塗布する装置、方法の例として以下のような構成を提案
できる。 1、磁性塗料の塗布で一般的に用いられるグラビア塗
布、ロール塗布、ブレード塗布、エクストルーシ゛ョン塗布装置等
により、まず下層を塗布し、下層がウェット状態のうち
に特公平1-46186号公報や特開昭60-238179号公報、特開
平2-265672号公報に開示されている支持体加圧型エクストルー
シ゛ョン塗布装置により上層を塗布する。 2、特開昭63-88080号公報、特開平2-17971号公報、特開
平2-265672号公報に開示されているような塗布液通液ス
リットを二つ内蔵する一つの塗布ヘッドにより上下層を
ほぼ同時に塗布する。 3、特開平2-174965号公報に開示されているハ゛ックアッフ゜ロー
ル付きエクストルーシ゛ョン塗布装置により上下層をほぼ同時に塗
布する。The following configuration can be proposed as an example of an apparatus and method for applying a magnetic recording medium having a multilayer configuration as in the present invention. 1. First, the lower layer is applied using a gravure coating, roll coating, blade coating, extrusion coating device, etc., which are generally used in the application of magnetic paint, and the lower layer is wet while the lower layer is wet. The upper layer is applied by a support pressure type extrusion coating apparatus disclosed in Japanese Unexamined Patent Publication No. 60-238179 and Japanese Patent Application Laid-Open No. 2-265672. 2, JP-A-63-88080, JP-A-2-17971, JP-A-2-265672, as disclosed in JP-A-2-265672, the upper and lower layers by one coating head containing two coating liquid passage slits Are applied almost simultaneously. 3. The upper and lower layers are coated almost simultaneously by an extrusion coating device with a back-up roll disclosed in Japanese Patent Application Laid-Open No. 2-174965.
【0059】なお、磁性粒子の凝集による磁気記録媒体
の電磁変換特性等の低下を防止するため、特開昭62-951
74号公報や特開平1-236968号公報に開示されているよう
な方法により塗布ヘッド内部の塗布液にせん断を付与す
ることが望ましい。さらに、塗布液の粘度については、
特開平3-8471号公報に開示されている数値範囲を満足す
る必要がある。本発明の磁気記録媒体を得るためには強
力な配向を行う必要がある。100mT(1000G)以上
のソレノイドと200mT(2000G)以上のコバルト磁石
を同極対向で併用することが好ましく、さらには乾燥後
の配向性が最も高くなるように配向前に予め適度の乾燥
工程を設けることが好ましい。また、ディスク媒体とし
て本発明を適用する場合はむしろ配向をランダマイズす
るような配向法が必要である。また、上層磁性層と下層
磁性層の配向方向を変更するために配向する方向は必ず
しも長手方向で面内方向である必要はなく、垂直方向、
幅方向にも配向できる。Incidentally, in order to prevent the electromagnetic conversion characteristics and the like of the magnetic recording medium from deteriorating due to the aggregation of the magnetic particles, Japanese Patent Application Laid-Open No.
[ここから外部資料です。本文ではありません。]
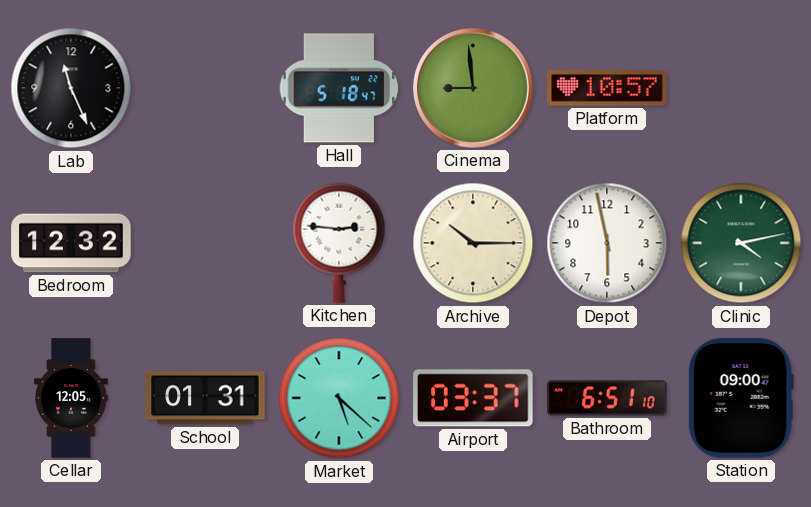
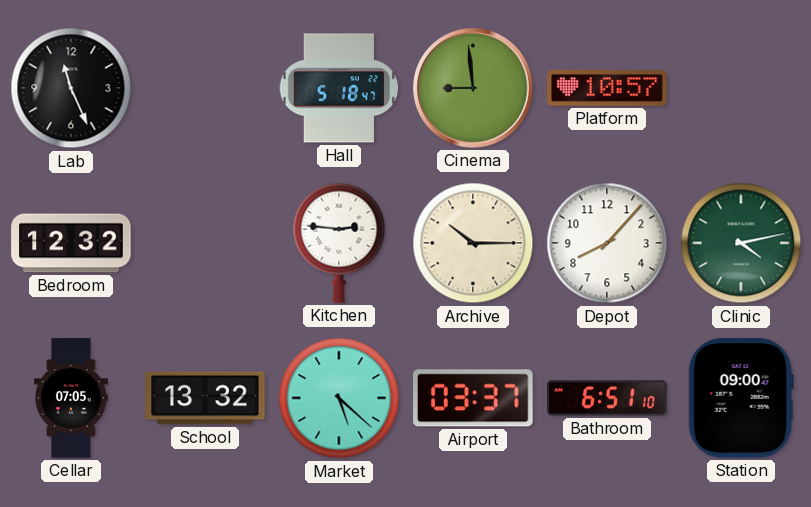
Depot: 5:58 -> 8:07
Cellar: 12:05 -> 07:05
School: 01:31 -> 13:32
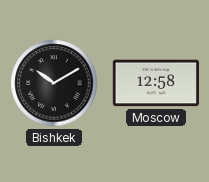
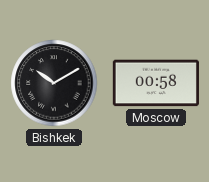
Moscow: 12:58 -> 00:58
It is desirable to apply shear to the coating liquid inside the coating head by a method as disclosed in Japanese Patent Application Laid-Open No. 74-136 or Japanese Patent Application Laid-Open No. 1-236968. Furthermore, regarding the viscosity of the coating liquid,
It is necessary to satisfy the numerical range disclosed in JP-A-3-8471. In order to obtain the magnetic recording medium of the present invention, it is necessary to perform strong orientation. It is preferable to use a solenoid of 100 mT (1000 G) or more and a cobalt magnet of 200 mT (2000 G) or more in the same pole opposition, and further provide an appropriate drying step before orientation so that the orientation after drying is the highest. Is preferred. When the present invention is applied to a disk medium, an orientation method for randomizing the orientation is required. Also, the direction of orientation for changing the orientation direction of the upper magnetic layer and the lower magnetic layer does not necessarily need to be the longitudinal direction and the in-plane direction, but the vertical direction,
It can also be oriented in the width direction.
【0060】さらに、カレンダ処理ロ−ルとしてエポキ
シ、ポリイミド、ポリアミド、ポリイミドアミド等の耐
熱性のあるプラスチックロ−ルを使用する。また、金属
ロ−ル同志で処理することも出来る。処理温度は、好ま
しくは70℃以上、さらに好ましくは80℃以上であ
る。線圧力は好ましくは200kg/cm、さらに好ま
しくは300kg/cm以上である。本発明の磁気記録
媒体の磁性層面およびその反対面のSUS420Jに対
する摩擦係数は好ましくは0.5以下、さらに0.3以
下、表面固有抵抗は好ましくは104〜1012オ−ム/
sq、磁性層の0.5%伸びでの弾性率は走行方向、幅
方向とも好ましくは100〜2000kg/mm2、破
断強度は好ましくは1〜30kg/cm2、磁気記録媒
体の弾性率は走行方向、長い方向とも好ましくは100
〜1500kg/mm2、残留のびは好ましくは0.5
%以下、100℃以下のあらゆる温度での熱収縮率は好
ましくは1%以下、さらに好ましくは0.5%以下、も
っとも好ましくは0.1%以下である。磁性層のガラス
転移温度(110Hzで測定した動的粘弾性測定の損失弾性率
の極大点)は50℃以上120℃以下が好ましく、下層
非磁性層のそれは0℃〜100℃が好ましい。損失弾性
率は1×103〜8×104N/cm2(1×108〜8×109
dyn/cm2)の範囲にあることが好ましく、損失正接は
0.2以下であることが好ましい。損失正接が大きすぎ
ると粘着故障が出やすい。Further, a heat-resistant plastic roll such as epoxy, polyimide, polyamide or polyimide amide is used as a calendering roll. Further, the treatment can be carried out by metal rolls. The processing temperature is preferably 70 ° C. or higher, more preferably 80 ° C. or higher. The linear pressure is preferably 200 kg / cm, more preferably 300 kg / cm or more. The coefficient of friction of the magnetic layer surface and the opposite surface of the magnetic recording medium of the present invention with respect to SUS420J is preferably 0.5 or less, more preferably 0.3 or less, and the surface resistivity is preferably 10 4 to 10 12 ohm / cm.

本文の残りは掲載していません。